The entries that follow must be given again exactly, with no pictures kept.

## Data provided
=-=-=-=-=

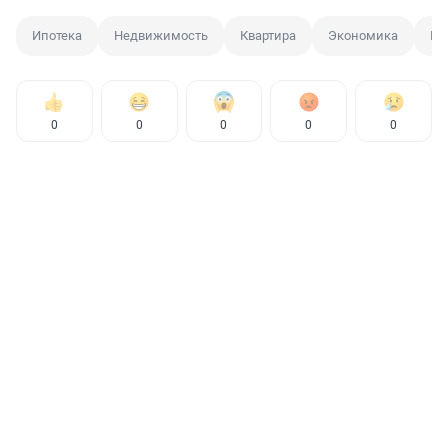
Ипотека
Недвижимость
Квартира
Экономика
Пе
0
0
0
0
0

=-=-=-=-=

## Answer section
Ипотека
Недвижимость
Квартира
Экономика
Пе
0
0
0
0
0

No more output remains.